Living in the region, I heard young teenage males, generally not the most thoughtful of people (trust me), discussing that comment in serious tones. “I really took that into consideration,” said one.
Still, modern psychiatrists, Sally Jenkins writes, know that from anxiety can spring benefits: “Vonn has attained what Goleman would call high emotional intelligence. In a way, her quest for speed is an addiction to learning.”
She has mastered self-control, creating a state of heightened awareness and “relaxed alertness” that is prime for athletic feats.
Yet aren’t most people afraid of something? Even Indiana Jones is—of snakes. In one of my favorite lines in Raiders of the Lost Ark
, Indy says wearily, "Snakes! Why does it always have to be snakes?"
Chris Parker doesn't like spiders. I walk across the street to avoid dogs: not nice ones, but German shepherds (and I throw in Rottweilers and a few others) like the one that bit me in the belly. The MVP of our high-school football team one year, on an outing (a classic teen rite around here) to some secluded hillside “baby graves,” legacy of an ancient epidemic, heard a noise and, bolting, took out about three other kids.
So I emailed Alex: “Are you afraid of anything, or are you like Lindsey Vonn? Maybe she’s scared of something, but doesn’t seem like it.”
His reply: “As a kid I was always afraid of spiders. I hated spider webs, etc etc. Yesterday Tommy [Caldwell] and I did this fun link-up in Zion
, and when I got to one of the belays on the third route there was a small tarantula—pretty sure, it was a damn big spider—hanging out in the anchor. My first instinct was to knock it off the mountain, but then I thought about it more and rationalized that they're harmless, provide a useful role in the ecosystem, and are basically cool animals. I belayed Tommy for probably half an hour with it just hanging out a few inches from my whole belay setup.”

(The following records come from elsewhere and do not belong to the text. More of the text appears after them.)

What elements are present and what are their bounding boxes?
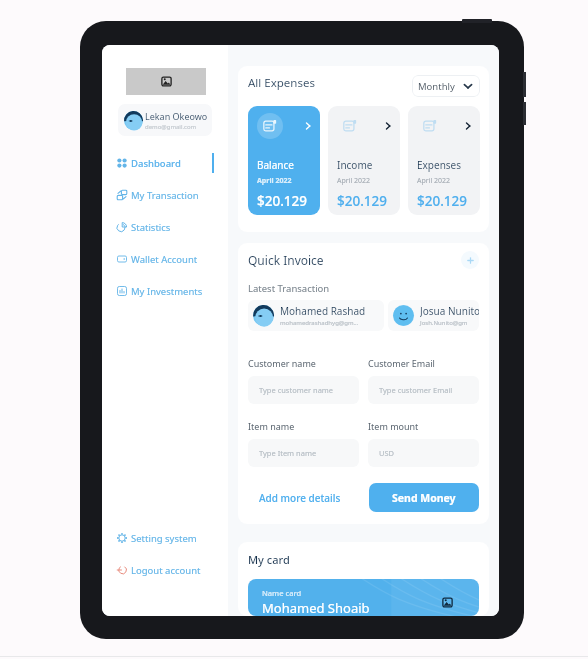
button[interactable]: Mohamed Rashad	[248, 300, 384, 331]
button[interactable]: Add more details	[248, 483, 352, 512]
staticText: Send Money	[392, 491, 456, 505]
staticText: USD	[379, 448, 395, 458]
button[interactable]: Type customer Email	[368, 376, 479, 404]
button[interactable]: Lekan Okeowo	[118, 104, 212, 136]
staticText: mohamedrashadhyg@gm...	[280, 319, 359, 327]
staticText: Type Item name	[259, 448, 317, 458]
staticText: Lekan Okeowo	[145, 110, 208, 122]
button[interactable]: Type customer name	[248, 376, 359, 404]
button[interactable]: Add invoice	[461, 251, 479, 269]
staticText: Customer name	[248, 357, 316, 369]
button[interactable]: Monthly	[412, 75, 480, 97]
staticText: $20.129	[337, 192, 388, 210]
staticText: April 2022	[417, 176, 451, 186]
staticText: Balance	[257, 158, 294, 172]
staticText: Add more details	[259, 491, 341, 505]
button[interactable]: Send Money	[369, 483, 479, 512]
button[interactable]: Income	[328, 106, 400, 215]
staticText: Dashboard	[131, 157, 181, 170]
staticText: Josua Nunito	[420, 304, 479, 318]
button[interactable]: USD	[368, 439, 479, 467]
staticText: My Investments	[131, 285, 203, 298]
staticText: Item mount	[368, 420, 419, 432]
staticText: Type customer Email	[379, 385, 453, 395]
staticText: April 2022	[337, 176, 371, 186]
staticText: Josh.Nunito@gm	[420, 319, 468, 327]
staticText: My card	[248, 552, 290, 567]
staticText: Statistics	[131, 221, 171, 234]
staticText: Name card	[262, 588, 302, 598]
staticText: Expenses	[417, 158, 462, 172]
staticText: Mohamed Shoaib	[262, 599, 370, 616]
button[interactable]: Setting system	[102, 522, 228, 554]
staticText: $20.129	[257, 192, 308, 210]
button[interactable]: Balance	[248, 106, 320, 215]
staticText: Latest Transaction	[248, 282, 330, 295]
staticText: Logout account	[131, 564, 201, 577]
button[interactable]: Josua Nunito	[388, 300, 479, 331]
button[interactable]: Wallet Account	[102, 243, 228, 275]
staticText: Monthly	[418, 80, 455, 93]
button[interactable]: My Transaction	[102, 179, 228, 211]
staticText: Wallet Account	[131, 253, 198, 266]
staticText: Income	[337, 158, 373, 172]
staticText: $20.129	[417, 192, 468, 210]
button[interactable]: Name card	[248, 579, 479, 616]
staticText: All Expenses	[248, 75, 315, 91]
staticText: My Transaction	[131, 189, 199, 202]
staticText: Quick Invoice	[248, 252, 324, 268]
button[interactable]: Type Item name	[248, 439, 359, 467]
button[interactable]: Dashboard	[102, 147, 228, 179]
button[interactable]: My Investments	[102, 275, 228, 307]
button[interactable]: Logout account	[102, 554, 228, 586]
staticText: Setting system	[131, 532, 197, 545]
button[interactable]: Statistics	[102, 211, 228, 243]
staticText: Customer Email	[368, 357, 435, 369]
staticText: Mohamed Rashad	[280, 304, 366, 318]
staticText: April 2022	[257, 176, 292, 186]
button[interactable]: Expenses	[408, 106, 480, 215]
staticText: Type customer name	[259, 385, 334, 395]
staticText: demo@gmail.com	[145, 123, 197, 131]
staticText: Item name	[248, 420, 295, 432]
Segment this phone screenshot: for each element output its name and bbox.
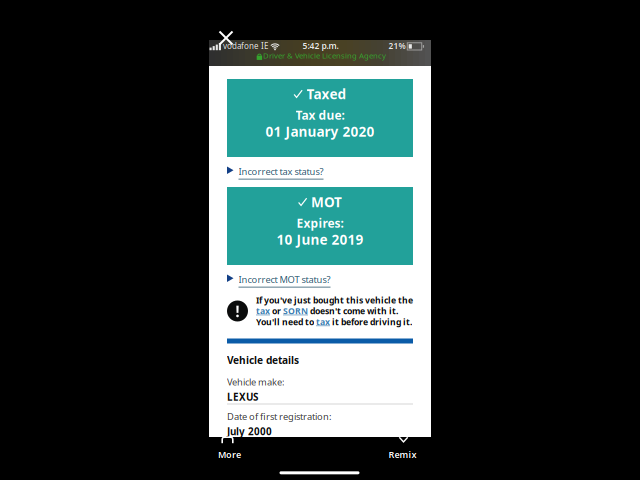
staticText: Date of first registration:	[227, 410, 332, 423]
staticText: If you've just bought this vehicle the	[256, 294, 413, 306]
staticText: it before driving it.	[330, 316, 412, 328]
staticText: SORN	[283, 305, 308, 317]
staticText: tax	[316, 316, 330, 328]
staticText: vodafone IE	[223, 40, 268, 51]
staticText: or	[270, 305, 283, 317]
staticText: You'll need to	[256, 316, 316, 328]
staticText: Expires:	[296, 215, 344, 231]
staticText: 5:42 p.m.	[302, 40, 338, 52]
staticText: Remix	[388, 448, 416, 461]
button[interactable]: Incorrect tax status?	[227, 165, 413, 179]
staticText: Tax due:	[296, 107, 344, 123]
staticText: Taxed	[306, 85, 346, 103]
staticText: July 2000	[227, 425, 272, 438]
button[interactable]: Close	[220, 32, 232, 44]
staticText: Incorrect tax status?	[238, 165, 324, 178]
button[interactable]: More	[218, 446, 258, 462]
staticText: 21%	[388, 40, 406, 52]
button[interactable]: Incorrect MOT status?	[227, 273, 413, 287]
staticText: tax	[256, 305, 270, 317]
staticText: MOT	[311, 193, 342, 211]
staticText: Incorrect MOT status?	[238, 273, 330, 286]
staticText: doesn't come with it.	[308, 305, 398, 317]
staticText: 10 June 2019	[276, 230, 364, 249]
staticText: More	[218, 448, 241, 461]
button[interactable]: Remix	[376, 446, 416, 462]
staticText: Vehicle details	[227, 353, 299, 367]
staticText: 01 January 2020	[266, 122, 374, 141]
staticText: Vehicle make:	[227, 375, 285, 388]
staticText: LEXUS	[227, 390, 258, 404]
staticText: Driver & Vehicle Licensing Agency	[263, 50, 386, 61]
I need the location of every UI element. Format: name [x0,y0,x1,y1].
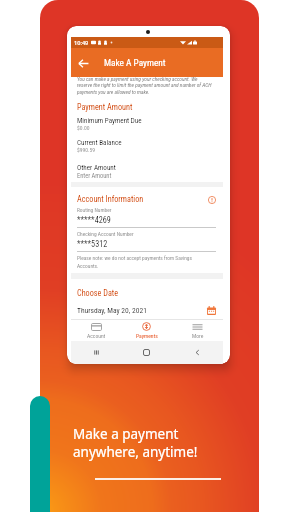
button[interactable]: Other Amount [77,163,216,180]
button[interactable]: Current Balance [77,138,216,154]
staticText: 10:49 [74,39,89,47]
other: Pick date [206,305,216,315]
staticText: Account Information [77,194,144,204]
staticText: anywhere, anytime! [73,443,198,461]
staticText: Other Amount [77,163,116,171]
button[interactable]: Thursday, May 20, 2021 [77,305,216,315]
button[interactable]: Checking Account Number [77,231,216,252]
staticText: Payments [136,333,158,340]
staticText: ****5312 [77,239,108,249]
staticText: Payment Amount [77,102,133,112]
staticText: You can make a payment using your checki… [77,76,212,96]
staticText: $990.59 [77,147,96,154]
staticText: Please note: we do not accept payments f… [77,255,195,269]
button[interactable]: Back [172,341,223,364]
staticText: More [192,333,204,340]
button[interactable]: Home [121,341,172,364]
button[interactable]: Recent apps [71,341,121,364]
staticText: Enter Amount [77,172,112,180]
staticText: Choose Date [77,288,119,298]
staticText: Routing Number [77,207,112,213]
staticText: $0.00 [77,125,90,132]
button[interactable]: More [172,320,223,342]
staticText: Minimum Payment Due [77,116,142,124]
staticText: Thursday, May 20, 2021 [77,306,147,315]
staticText: *****4269 [77,215,111,225]
staticText: Account [87,333,106,340]
staticText: Current Balance [77,138,122,146]
button[interactable]: Minimum Payment Due [77,116,216,132]
staticText: Make A Payment [104,57,166,68]
staticText: Make a payment [73,425,179,443]
button[interactable]: Account information help [207,195,216,204]
button[interactable]: Routing Number [77,207,216,228]
button[interactable]: Payments [121,320,172,342]
button[interactable]: Account [71,320,121,342]
staticText: Checking Account Number [77,231,134,237]
button[interactable]: Back [74,54,92,72]
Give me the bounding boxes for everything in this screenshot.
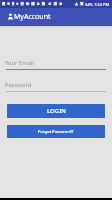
staticText: MyAccount	[14, 12, 51, 22]
staticText: LOGIN	[47, 107, 66, 115]
button[interactable]: LOGIN	[7, 104, 105, 118]
staticText: 54%	[85, 2, 93, 7]
staticText: Forgot Password?	[38, 129, 74, 135]
staticText: 7:24 PM	[94, 2, 110, 7]
button[interactable]: Forgot Password?	[7, 125, 105, 138]
other: Account	[8, 13, 13, 20]
staticText: Password	[5, 81, 32, 89]
staticText: Your Email	[5, 59, 34, 67]
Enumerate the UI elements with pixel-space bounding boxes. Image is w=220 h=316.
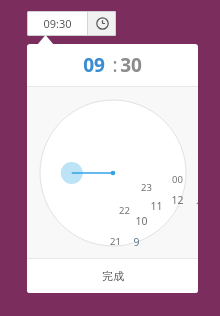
button[interactable]: 22 — [114, 204, 134, 217]
staticText: 09:30 — [43, 16, 72, 31]
button[interactable]: 10 — [131, 214, 151, 227]
staticText: 20 — [119, 265, 130, 278]
staticText: 09 — [83, 52, 105, 78]
staticText: 12 — [171, 193, 184, 206]
staticText: 完成 — [102, 269, 124, 283]
staticText: 9 — [133, 235, 140, 248]
button[interactable]: 8 — [131, 255, 151, 268]
button[interactable]: 9 — [126, 235, 146, 248]
button[interactable]: 20 — [114, 265, 134, 278]
button[interactable]: 09:30 — [27, 11, 87, 36]
button[interactable]: 完成 — [27, 259, 198, 293]
staticText: 8 — [138, 255, 145, 268]
staticText: 30 — [120, 52, 142, 78]
button[interactable]: 1 — [188, 199, 198, 212]
button[interactable]: 23 — [136, 181, 156, 194]
staticText: 00 — [172, 173, 183, 186]
button[interactable]: 00 — [167, 173, 187, 186]
staticText: 23 — [141, 181, 152, 194]
button[interactable]: Open time picker — [88, 11, 116, 36]
staticText: 10 — [135, 214, 148, 227]
staticText: 1 — [195, 199, 198, 212]
staticText: 22 — [119, 204, 130, 217]
button[interactable]: 12 — [167, 193, 187, 206]
button[interactable]: 09 — [83, 52, 105, 78]
staticText: : — [105, 52, 120, 78]
staticText: 11 — [150, 199, 163, 212]
button[interactable]: 30 — [120, 52, 142, 78]
button[interactable]: 21 — [105, 235, 125, 248]
staticText: 21 — [110, 235, 121, 248]
button[interactable]: 11 — [146, 199, 166, 212]
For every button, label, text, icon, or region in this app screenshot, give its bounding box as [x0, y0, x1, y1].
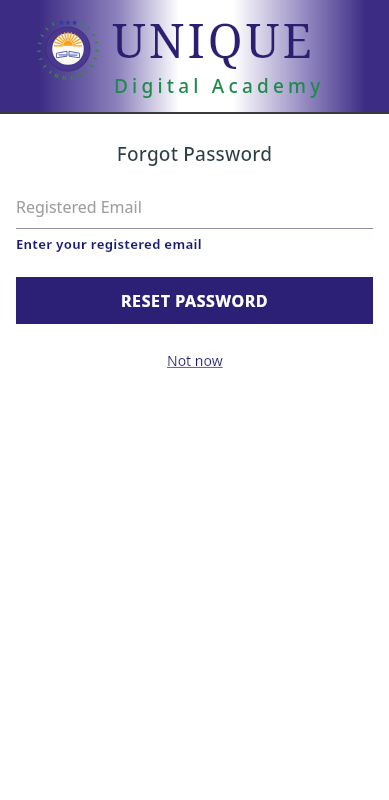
staticText: Not now: [167, 351, 223, 370]
staticText: RESET PASSWORD: [121, 290, 269, 312]
button[interactable]: Not now: [167, 351, 223, 370]
staticText: Digital Academy: [114, 73, 325, 99]
button[interactable]: Registered Email: [16, 192, 373, 222]
staticText: UNIQUE: [112, 8, 315, 72]
staticText: Registered Email: [16, 196, 142, 218]
button[interactable]: RESET PASSWORD: [16, 277, 373, 324]
staticText: Forgot Password: [0, 141, 389, 167]
staticText: Enter your registered email: [16, 235, 202, 253]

When Honnold finally climbed away, the spider remained grandly undisturbed.
Honnold continued, “To me that sort of calmness, though not as dramatic as soloing a big wall, let’s say, has been a slowly learned process. It applies to all things in life and is a constant learning process.”
He is not fearless, he says, nor even close: “But I probably do a better job [than others might] of staying rational or calm in what could be a scary situation. I don't know too much about it, just that I've gotten better at it with time.”
Last question, then. Does he brake on Vail Pass?
Honnold demurred on that. “I wouldn't say I do any really crazy driving,” he replied, “though I do like to drive fast. Thankfully [my] van prevents me from getting too wild or else it would probably just roll over. I don't think I'm quite the adrenaline seeker that Lindsey Vonn is, though maybe that's why I'm not as hardcore.”
The amygdala hijack occurs, according to
Emotional Intelligence, when the brain’s thalamus sends stimulus to both the amygdala and neocortex, and the amygdala’s emotional “fight, flight or freeze” response takes over (hijacks) the brain milliseconds before the neocortex can give a rational response. This response is not always distressing, the author observes, giving an example of a man who was walking by a waterway when he spied a girl staring frozen in terror. Absolutely unthinkingly, he jumped into the canal—in jacket and tie—and only then saw, and saved, a toddler in the water.
Have you, in climbing, experienced an amygdala hijack? Ever overcome it?